## Description of the task
What lines in the records below include the word "Forum"? Return each one.

────────────────────

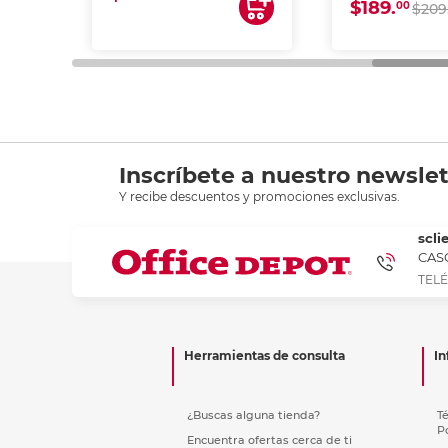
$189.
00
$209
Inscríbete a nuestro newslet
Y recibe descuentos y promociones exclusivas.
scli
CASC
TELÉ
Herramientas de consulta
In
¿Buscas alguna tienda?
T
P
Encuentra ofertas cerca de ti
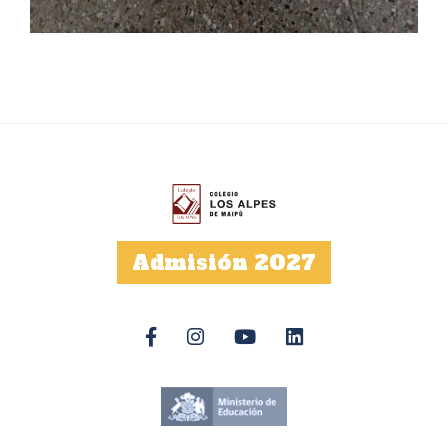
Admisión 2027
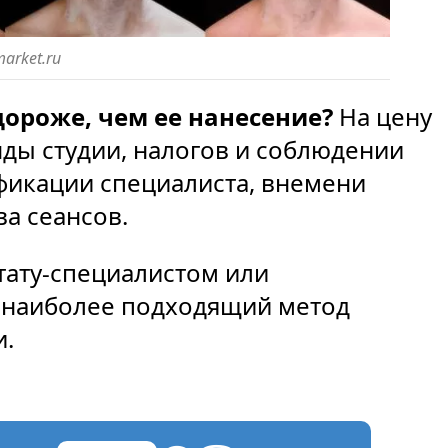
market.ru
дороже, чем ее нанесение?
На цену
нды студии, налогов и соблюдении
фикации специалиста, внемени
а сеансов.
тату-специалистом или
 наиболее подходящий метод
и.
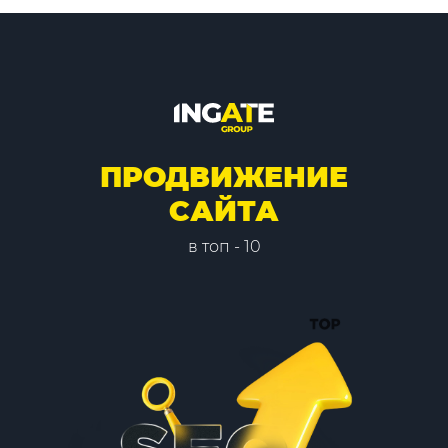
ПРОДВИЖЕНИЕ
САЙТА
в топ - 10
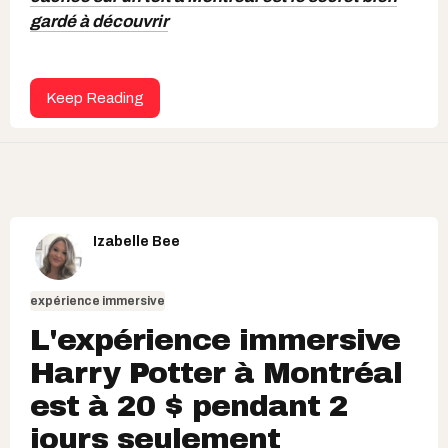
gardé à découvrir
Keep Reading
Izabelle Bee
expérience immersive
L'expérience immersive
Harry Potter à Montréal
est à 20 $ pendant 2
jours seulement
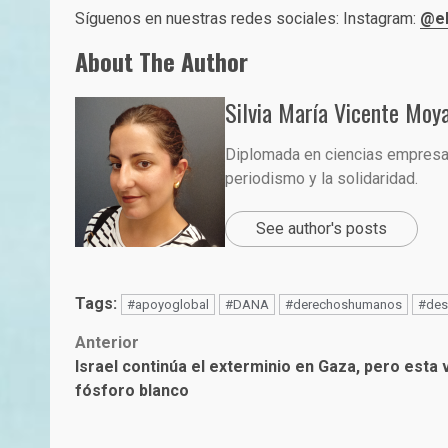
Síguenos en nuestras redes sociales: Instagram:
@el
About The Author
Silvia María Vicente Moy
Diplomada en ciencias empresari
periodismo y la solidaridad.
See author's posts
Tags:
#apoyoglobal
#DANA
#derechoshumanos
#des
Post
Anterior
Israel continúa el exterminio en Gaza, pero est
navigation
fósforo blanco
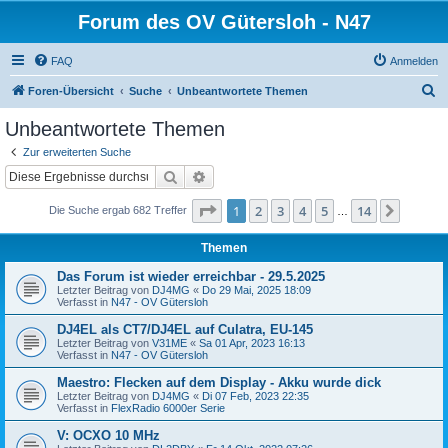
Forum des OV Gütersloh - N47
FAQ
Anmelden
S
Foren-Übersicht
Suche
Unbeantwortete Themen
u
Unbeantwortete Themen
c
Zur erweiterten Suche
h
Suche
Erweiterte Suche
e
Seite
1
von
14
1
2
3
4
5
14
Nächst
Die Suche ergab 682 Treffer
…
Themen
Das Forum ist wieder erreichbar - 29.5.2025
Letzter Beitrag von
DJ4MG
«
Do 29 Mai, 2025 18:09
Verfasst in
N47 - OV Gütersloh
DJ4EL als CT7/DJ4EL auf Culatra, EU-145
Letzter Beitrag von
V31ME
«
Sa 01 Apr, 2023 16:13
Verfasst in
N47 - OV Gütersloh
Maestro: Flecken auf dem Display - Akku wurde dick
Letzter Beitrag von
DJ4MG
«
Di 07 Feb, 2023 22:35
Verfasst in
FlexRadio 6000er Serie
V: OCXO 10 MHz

────────────────────

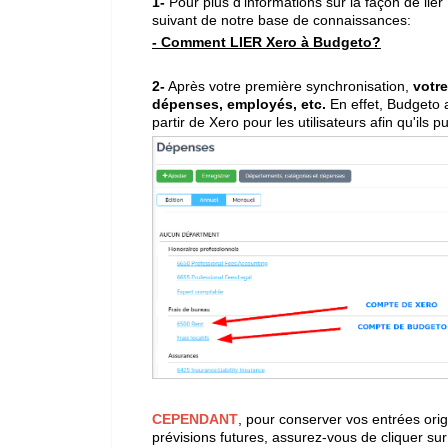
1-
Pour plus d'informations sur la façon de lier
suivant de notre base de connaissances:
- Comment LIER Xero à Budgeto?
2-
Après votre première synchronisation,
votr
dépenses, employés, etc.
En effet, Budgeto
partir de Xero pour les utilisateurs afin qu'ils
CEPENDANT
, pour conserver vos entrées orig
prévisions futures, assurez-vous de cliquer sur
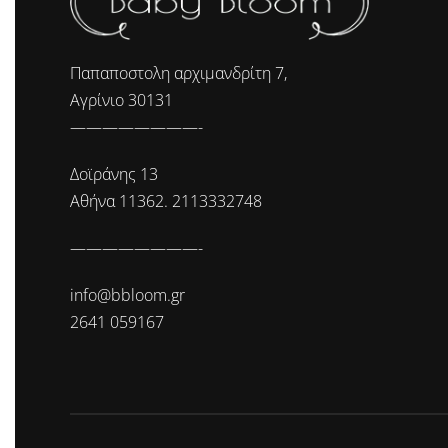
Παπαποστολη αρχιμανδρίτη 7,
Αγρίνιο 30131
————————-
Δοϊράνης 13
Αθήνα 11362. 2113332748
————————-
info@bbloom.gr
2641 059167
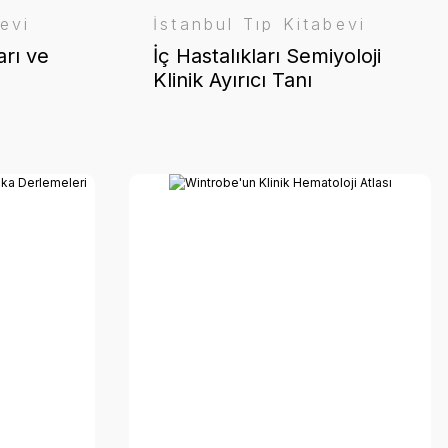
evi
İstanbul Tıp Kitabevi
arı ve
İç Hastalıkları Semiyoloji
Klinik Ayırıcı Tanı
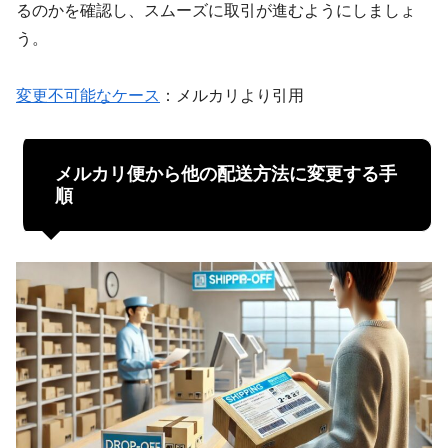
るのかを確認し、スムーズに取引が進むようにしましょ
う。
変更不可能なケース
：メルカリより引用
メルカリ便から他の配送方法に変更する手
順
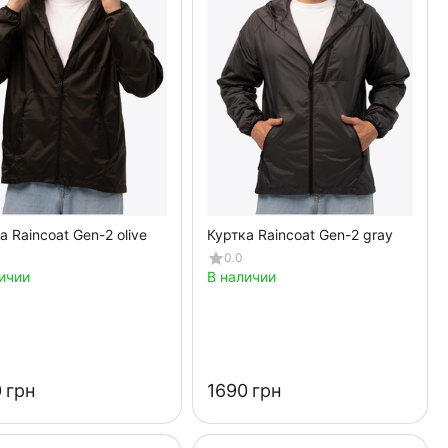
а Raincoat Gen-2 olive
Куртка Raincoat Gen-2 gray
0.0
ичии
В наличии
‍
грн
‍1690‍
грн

────────────────────

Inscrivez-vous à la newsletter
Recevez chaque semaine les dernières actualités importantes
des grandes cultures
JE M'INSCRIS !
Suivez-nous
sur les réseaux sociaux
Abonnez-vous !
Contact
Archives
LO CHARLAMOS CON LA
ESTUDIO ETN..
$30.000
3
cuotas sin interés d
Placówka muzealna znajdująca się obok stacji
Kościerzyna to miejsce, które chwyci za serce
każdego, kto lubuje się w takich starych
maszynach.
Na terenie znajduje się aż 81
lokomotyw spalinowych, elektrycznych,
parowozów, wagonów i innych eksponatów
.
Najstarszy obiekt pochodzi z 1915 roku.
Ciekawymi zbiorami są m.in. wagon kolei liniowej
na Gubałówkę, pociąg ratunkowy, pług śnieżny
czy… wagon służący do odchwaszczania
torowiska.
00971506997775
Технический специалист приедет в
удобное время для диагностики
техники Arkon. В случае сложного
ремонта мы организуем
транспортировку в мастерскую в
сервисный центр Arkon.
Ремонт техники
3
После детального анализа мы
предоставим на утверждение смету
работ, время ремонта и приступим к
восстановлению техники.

────────────────────

## Answer section
Forum des OV Gütersloh - N47
Das Forum ist wieder erreichbar - 29.5.2025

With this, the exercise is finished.